Karachi / Hyderabad:
The speakers of a seminar highlighted the growing ecological and socio-economic challenges posed by the degradation of the industrial river.
The seminar, entitled “Industrie River: The Lifeline of Sindh under threat”, was organized by the National Federation of the Commercial Union Pakistan (NTUF) and the organization of youth, alternative, in Karachi Press Club on Friday. He coincided with the 28th “International Action Day for Rivers”.
The main intellectuals, public representatives and environmental activists, spoke during the seminar where they stressed the importance of protecting the Indus river, which is vital for the survival of the Sindh and its people.
The secretary general of the NTUF, Nasir Mansoor
He also pointed out that the coastal areas of Pakistan, which formerly house the seventh largest forests in the world mangroves, have been devastated, and the Delta of the Indus, the fifth world delta, is now in danger. Zehra Khan, secretary general of the Federation of Workers of Women at Home, described the construction of the project of the six channels as a “suicidal act” which would exacerbate the vulnerability of the region to climate change.

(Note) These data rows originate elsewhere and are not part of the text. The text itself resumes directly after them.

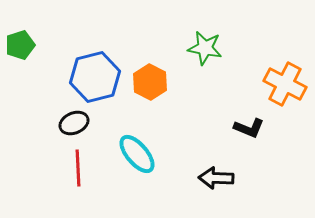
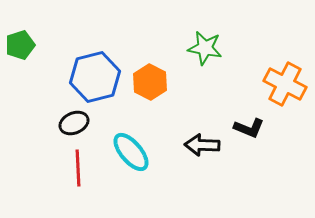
cyan ellipse: moved 6 px left, 2 px up
black arrow: moved 14 px left, 33 px up
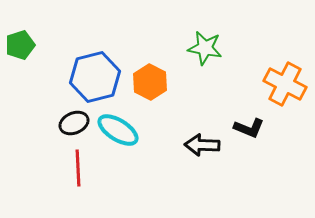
cyan ellipse: moved 13 px left, 22 px up; rotated 18 degrees counterclockwise
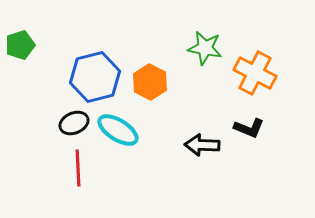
orange cross: moved 30 px left, 11 px up
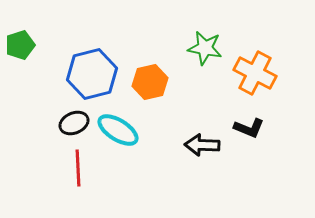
blue hexagon: moved 3 px left, 3 px up
orange hexagon: rotated 20 degrees clockwise
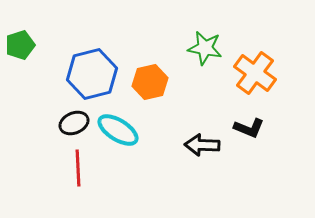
orange cross: rotated 9 degrees clockwise
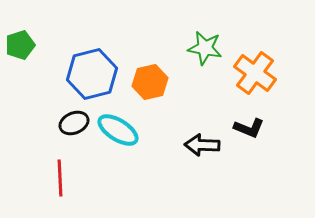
red line: moved 18 px left, 10 px down
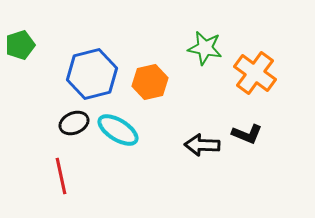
black L-shape: moved 2 px left, 6 px down
red line: moved 1 px right, 2 px up; rotated 9 degrees counterclockwise
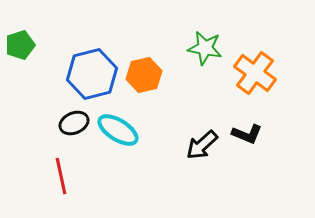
orange hexagon: moved 6 px left, 7 px up
black arrow: rotated 44 degrees counterclockwise
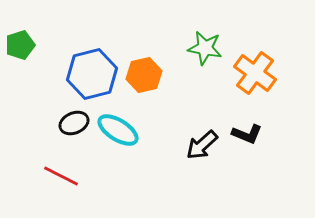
red line: rotated 51 degrees counterclockwise
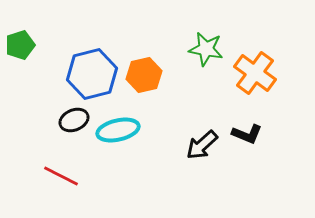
green star: moved 1 px right, 1 px down
black ellipse: moved 3 px up
cyan ellipse: rotated 45 degrees counterclockwise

The Sajjad Zaheer Academic expressed its solidarity with the Sindh resistance against the six -channel project and other infrastructure projects which harm the regional ecology. Zaheer recalled the Historical Sindh struggles against the Kalabagh dam.
Tabassum Khoso of the IMDAD Foundation highlighted the growing environmental threat to coastal areas like Thista and Sajawal.
Fisherfolk Forum
At International Rivers Day, on March 14, a large number of fishermen and men, as well as political activists and human rights participated in the Pakistan Fisherfolk Forum rally against Cholistan and other channels on the Industry River. The request for the rally was not channels, no dams and no cuts on the Industry river.
The demonstration started at Ibrahim Hyderi and ended in Mal Jetty. The central secretary general of Pakistan Fisherfolk Saeed Baloch, said that the struggle of Pakistan Fisherfolk Forum against the construction of six channels on the Indus River will continue.
Rallies head for Kotri dam
The Kotri dam, the latest engineering structure on the Industry river before meeting the Oman Sea, remained flooded on Friday, although people seemed in arms to defend what they firmly believed to be their right on the river.
The nationalist political parties, divergent groups of citizens and farmers organized distinct rallies of Hyderabad and Jamshoro, the dam being their point of convergence.
Friday, demonstrations and gatherings were also withdrawn throughout the province with an unusually broader participation of the people who marked the International Action Day for Rivers by calling for the end of the project to build six other channels on the river. People have doubled rose petals on the river, also paying tribute.
“For more than 150 years, the Punjab leading elite has been operating Sindh water by building canals and dams,” said alleged lawyer Vasand Thari, president of Awami Tehreek, who led more than two kilometers on Friday.
Jeay Sindh Mahaz president Riaz Ali Chandio, who led the rally of his party to the dam, said that the people of the Sindh did not allow feudal lords seated in the provincial government to steal their right over the river. The president of the Sindh Hari Committee, Samar Hyder Jatoi, argued that the speech of President Zardari in which he rejected the canals also approved the assertion of the Sindh’s Protestly people that they provided for desertification in the province if the canals are fed in the river water.